What is expected
An exact copy of every record is needed, with the pictures left out.
===== Data to use =====
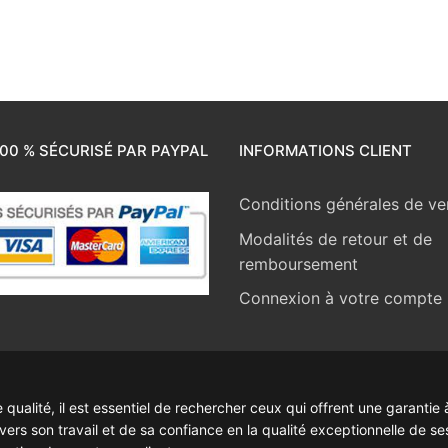
00 % SÉCURISÉ PAR PAYPAL
INFORMATIONS CLIENT
Conditions générales de ve
Modalités de retour et de
remboursement
Connexion à votre compte
ualité, il est essentiel de rechercher ceux qui offrent une garantie à
rs son travail et de sa confiance en la qualité exceptionnelle de se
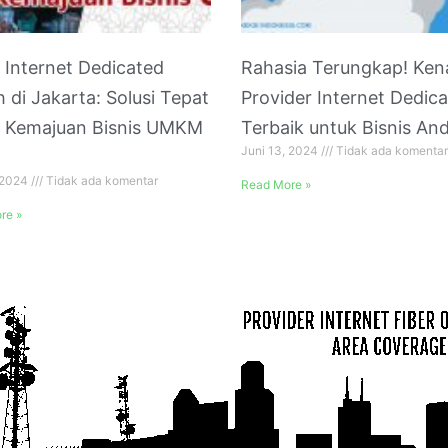
 Internet Dedicated
Rahasia Terungkap! Kena
 di Jakarta: Solusi Tepat
Provider Internet Dedic
k Kemajuan Bisnis UMKM
Terbaik untuk Bisnis An
Juni 13, 2024
Tidak ada komentar
!
, 2024
Tidak ada komentar
Read More »
re »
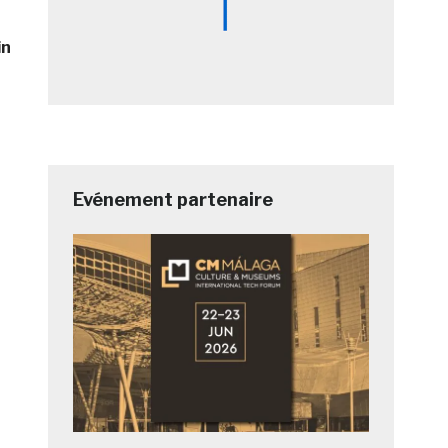
in
Evénement partenaire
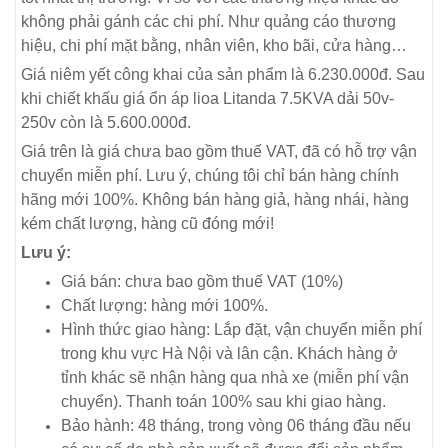
không phải gánh các chi phí. Như quảng cáo thương
hiệu, chi phí mặt bằng, nhân viên, kho bãi, cửa hàng…
Giá niêm yết công khai của sản phẩm là 6.230.000đ. Sau
khi chiết khấu giá ổn áp lioa Litanda 7.5KVA dải 50v-
250v còn là 5.600.000đ.
Giá trên là giá chưa bao gồm thuế VAT, đã có hỗ trợ vận
chuyển miễn phí. Lưu ý, chúng tôi chỉ bán hàng chính
hãng mới 100%. Không bán hàng giả, hàng nhái, hàng
kém chất lượng, hàng cũ đóng mới!
Lưu ý:
Giá bán: chưa bao gồm thuế VAT (10%)
Chất lượng: hàng mới 100%.
Hình thức giao hàng: Lắp đặt, vận chuyển miễn phí
trong khu vực Hà Nội và lân cận. Khách hàng ở
tỉnh khác sẽ nhận hàng qua nhà xe (miễn phí vận
chuyển). Thanh toán 100% sau khi giao hàng.
Bảo hành: 48 tháng, trong vòng 06 tháng đầu nếu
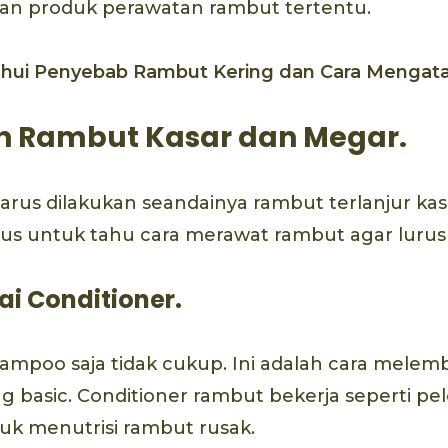
an produk perawatan rambut tertentu.
hui Penyebab Rambut Kering dan Cara Mengata
n Rambut Kasar dan Megar.
harus dilakukan seandainya rambut terlanjur kasa
rus untuk tahu cara merawat rambut agar lurus
kai Conditioner.
hampoo saja tidak cukup. Ini adalah cara mele
ng basic. Conditioner rambut bekerja seperti 
uk menutrisi rambut rusak.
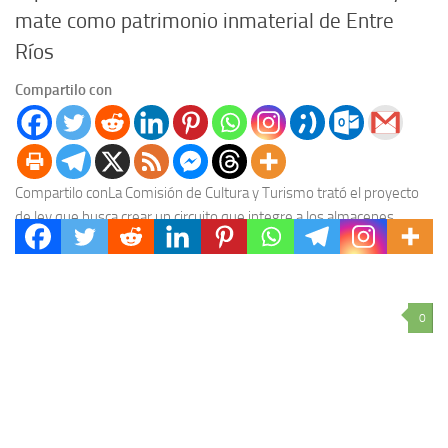
mate como patrimonio inmaterial de Entre
Ríos
Compartilo con
Compartilo conLa Comisión de Cultura y Turismo trató el proyecto
de ley que busca crear un circuito que integre a los almacenes
rurales de la...
0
=====
Your response
00 % SÉCURISÉ PAR PAYPAL
INFORMATIONS CLIENT
Conditions générales de ve
Modalités de retour et de
remboursement
Connexion à votre compte
ualité, il est essentiel de rechercher ceux qui offrent une garantie à
rs son travail et de sa confiance en la qualité exceptionnelle de se
 Internet Dedicated
Rahasia Terungkap! Kena
 di Jakarta: Solusi Tepat
Provider Internet Dedic
k Kemajuan Bisnis UMKM
Terbaik untuk Bisnis An
Juni 13, 2024
Tidak ada komentar
!
, 2024
Tidak ada komentar
Read More »
re »
in
Evénement partenaire
không phải gánh các chi phí. Như quảng cáo thương
hiệu, chi phí mặt bằng, nhân viên, kho bãi, cửa hàng…
Giá niêm yết công khai của sản phẩm là 6.230.000đ. Sau
khi chiết khấu giá ổn áp lioa Litanda 7.5KVA dải 50v-
250v còn là 5.600.000đ.
Giá trên là giá chưa bao gồm thuế VAT, đã có hỗ trợ vận
chuyển miễn phí. Lưu ý, chúng tôi chỉ bán hàng chính
hãng mới 100%. Không bán hàng giả, hàng nhái, hàng
kém chất lượng, hàng cũ đóng mới!
Lưu ý:
Giá bán: chưa bao gồm thuế VAT (10%)
Chất lượng: hàng mới 100%.
Hình thức giao hàng: Lắp đặt, vận chuyển miễn phí
trong khu vực Hà Nội và lân cận. Khách hàng ở
tỉnh khác sẽ nhận hàng qua nhà xe (miễn phí vận
chuyển). Thanh toán 100% sau khi giao hàng.
Bảo hành: 48 tháng, trong vòng 06 tháng đầu nếu
an produk perawatan rambut tertentu.
hui Penyebab Rambut Kering dan Cara Mengata
n Rambut Kasar dan Megar.
harus dilakukan seandainya rambut terlanjur kasa
rus untuk tahu cara merawat rambut agar lurus
kai Conditioner.
hampoo saja tidak cukup. Ini adalah cara mele
ng basic. Conditioner rambut bekerja seperti 
uk menutrisi rambut rusak.
mate como patrimonio inmaterial de Entre
Ríos
Compartilo con
Compartilo conLa Comisión de Cultura y Turismo trató el proyecto
de ley que busca crear un circuito que integre a los almacenes
rurales de la...
0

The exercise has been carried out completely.